> **PROBLEM TO SOLVE**
Pictures in the listing below are skipped, while the lines from the "Liczba pokoi" line through the "ülkelerde, başka mezheplere" line are returned word for word.

> **EXERCISE DATA**
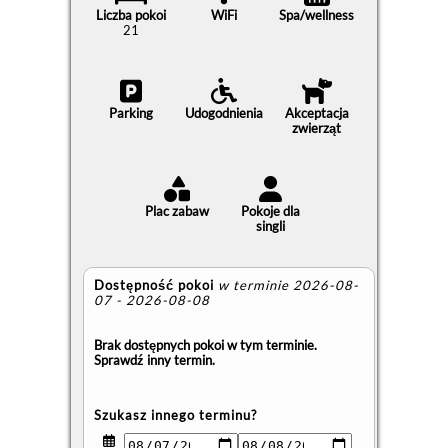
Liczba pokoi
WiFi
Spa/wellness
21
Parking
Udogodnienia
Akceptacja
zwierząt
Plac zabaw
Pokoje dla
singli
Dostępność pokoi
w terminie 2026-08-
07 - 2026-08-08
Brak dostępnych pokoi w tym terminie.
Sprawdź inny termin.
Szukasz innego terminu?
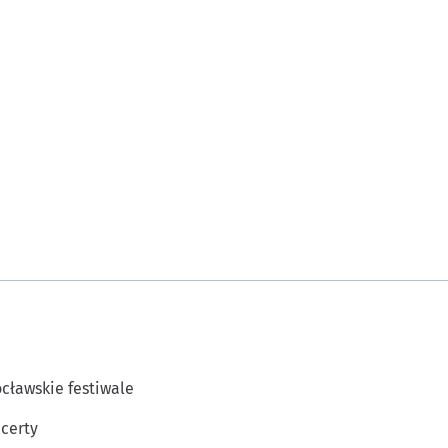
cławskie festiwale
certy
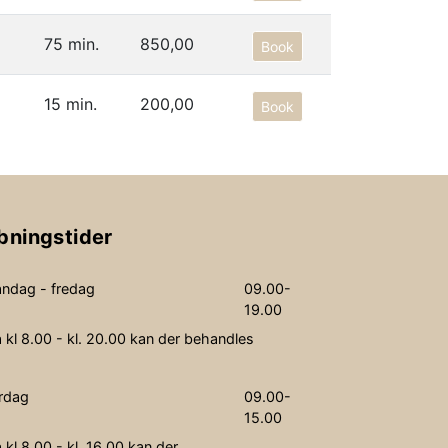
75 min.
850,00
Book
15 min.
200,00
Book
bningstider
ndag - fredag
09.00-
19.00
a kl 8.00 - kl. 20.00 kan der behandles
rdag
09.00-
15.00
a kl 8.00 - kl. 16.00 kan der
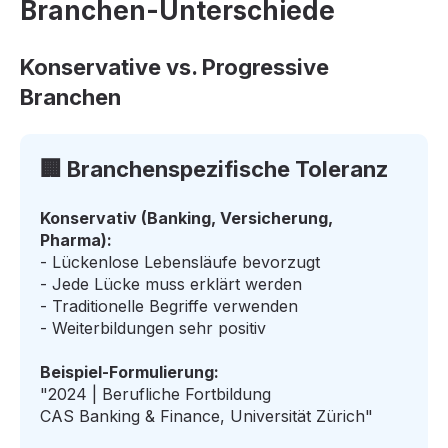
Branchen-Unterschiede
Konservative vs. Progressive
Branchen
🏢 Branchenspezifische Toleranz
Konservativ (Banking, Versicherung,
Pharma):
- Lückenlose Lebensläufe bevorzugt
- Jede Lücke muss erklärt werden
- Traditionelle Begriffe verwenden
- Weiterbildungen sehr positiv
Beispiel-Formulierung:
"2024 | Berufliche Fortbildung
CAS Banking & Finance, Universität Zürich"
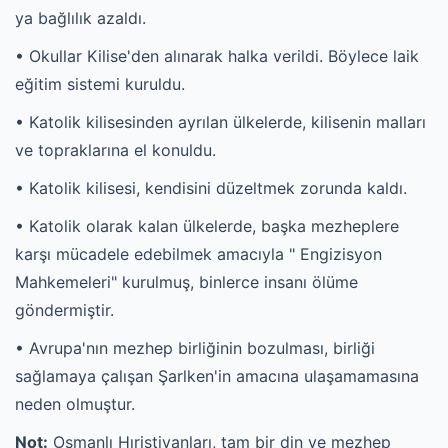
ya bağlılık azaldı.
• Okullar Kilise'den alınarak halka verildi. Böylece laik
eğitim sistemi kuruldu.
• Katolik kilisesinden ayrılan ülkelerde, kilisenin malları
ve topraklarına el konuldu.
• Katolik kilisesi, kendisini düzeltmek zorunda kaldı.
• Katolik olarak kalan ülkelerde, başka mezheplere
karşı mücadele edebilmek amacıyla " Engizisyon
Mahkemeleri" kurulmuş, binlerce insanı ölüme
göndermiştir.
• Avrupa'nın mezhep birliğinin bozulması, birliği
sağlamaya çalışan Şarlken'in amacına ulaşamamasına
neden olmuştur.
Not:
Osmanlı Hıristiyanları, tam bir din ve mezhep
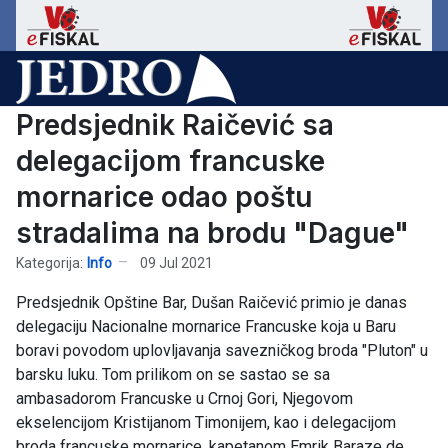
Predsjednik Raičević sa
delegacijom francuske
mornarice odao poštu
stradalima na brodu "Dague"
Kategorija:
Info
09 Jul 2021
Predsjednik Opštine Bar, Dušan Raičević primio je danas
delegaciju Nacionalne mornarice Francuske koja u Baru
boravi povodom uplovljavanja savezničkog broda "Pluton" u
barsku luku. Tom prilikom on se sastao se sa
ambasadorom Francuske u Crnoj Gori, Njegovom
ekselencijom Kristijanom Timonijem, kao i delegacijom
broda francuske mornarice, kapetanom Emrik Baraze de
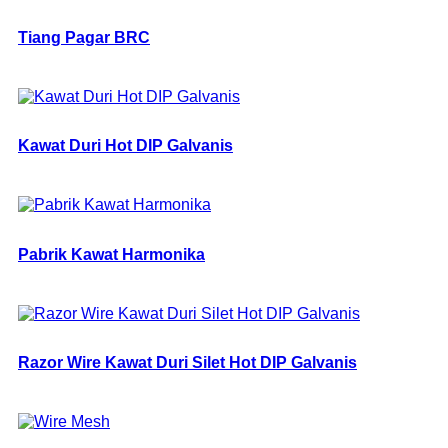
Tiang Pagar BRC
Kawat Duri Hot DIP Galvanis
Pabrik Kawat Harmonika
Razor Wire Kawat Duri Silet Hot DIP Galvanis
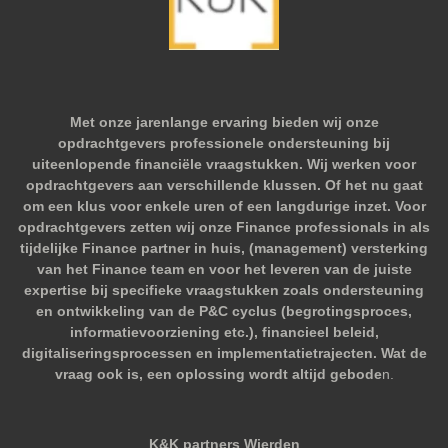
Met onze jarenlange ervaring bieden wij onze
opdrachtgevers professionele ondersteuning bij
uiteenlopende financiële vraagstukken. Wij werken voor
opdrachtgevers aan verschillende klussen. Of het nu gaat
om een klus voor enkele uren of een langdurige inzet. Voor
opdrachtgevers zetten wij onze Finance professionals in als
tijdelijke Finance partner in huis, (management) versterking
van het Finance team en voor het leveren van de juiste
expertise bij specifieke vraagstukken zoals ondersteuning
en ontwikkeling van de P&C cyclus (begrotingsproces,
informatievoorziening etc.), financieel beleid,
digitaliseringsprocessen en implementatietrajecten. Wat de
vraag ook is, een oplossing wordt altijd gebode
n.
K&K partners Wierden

* * *

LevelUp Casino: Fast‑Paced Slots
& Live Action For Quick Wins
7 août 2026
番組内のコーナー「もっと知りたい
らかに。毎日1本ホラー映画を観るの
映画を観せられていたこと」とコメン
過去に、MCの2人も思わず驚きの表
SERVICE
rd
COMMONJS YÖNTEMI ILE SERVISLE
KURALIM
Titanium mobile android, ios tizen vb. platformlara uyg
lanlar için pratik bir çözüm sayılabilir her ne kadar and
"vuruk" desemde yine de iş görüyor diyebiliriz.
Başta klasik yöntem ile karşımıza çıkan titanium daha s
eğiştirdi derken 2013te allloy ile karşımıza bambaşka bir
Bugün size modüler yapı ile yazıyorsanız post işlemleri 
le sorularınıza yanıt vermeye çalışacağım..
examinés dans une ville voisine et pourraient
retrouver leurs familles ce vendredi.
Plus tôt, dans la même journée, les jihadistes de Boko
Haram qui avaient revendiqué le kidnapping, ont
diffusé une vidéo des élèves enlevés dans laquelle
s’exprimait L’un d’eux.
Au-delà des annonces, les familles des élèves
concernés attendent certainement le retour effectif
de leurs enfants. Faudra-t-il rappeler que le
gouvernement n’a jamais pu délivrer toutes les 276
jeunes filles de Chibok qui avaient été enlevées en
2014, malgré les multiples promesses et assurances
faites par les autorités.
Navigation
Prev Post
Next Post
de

> **TASK RESULT**
Liczba pokoi
WiFi
Spa/wellness
21
Parking
Udogodnienia
Akceptacja
zwierząt
Plac zabaw
Pokoje dla
singli
Dostępność pokoi
w terminie 2026-08-
07 - 2026-08-08
Brak dostępnych pokoi w tym terminie.
Sprawdź inny termin.
Szukasz innego terminu?
cławskie festiwale
certy
75 min.
850,00
Book
15 min.
200,00
Book
bningstider
ndag - fredag
09.00-
19.00
a kl 8.00 - kl. 20.00 kan der behandles
rdag
09.00-
15.00
a kl 8.00 - kl. 16.00 kan der
Branchen-Unterschiede
Konservative vs. Progressive
Branchen
🏢 Branchenspezifische Toleranz
Konservativ (Banking, Versicherung,
Pharma):
- Lückenlose Lebensläufe bevorzugt
- Jede Lücke muss erklärt werden
- Traditionelle Begriffe verwenden
- Weiterbildungen sehr positiv
Beispiel-Formulierung:
"2024 | Berufliche Fortbildung
CAS Banking & Finance, Universität Zürich"
ya bağlılık azaldı.
• Okullar Kilise'den alınarak halka verildi. Böylece laik
eğitim sistemi kuruldu.
• Katolik kilisesinden ayrılan ülkelerde, kilisenin malları
ve topraklarına el konuldu.
• Katolik kilisesi, kendisini düzeltmek zorunda kaldı.
• Katolik olarak kalan ülkelerde, başka mezheplere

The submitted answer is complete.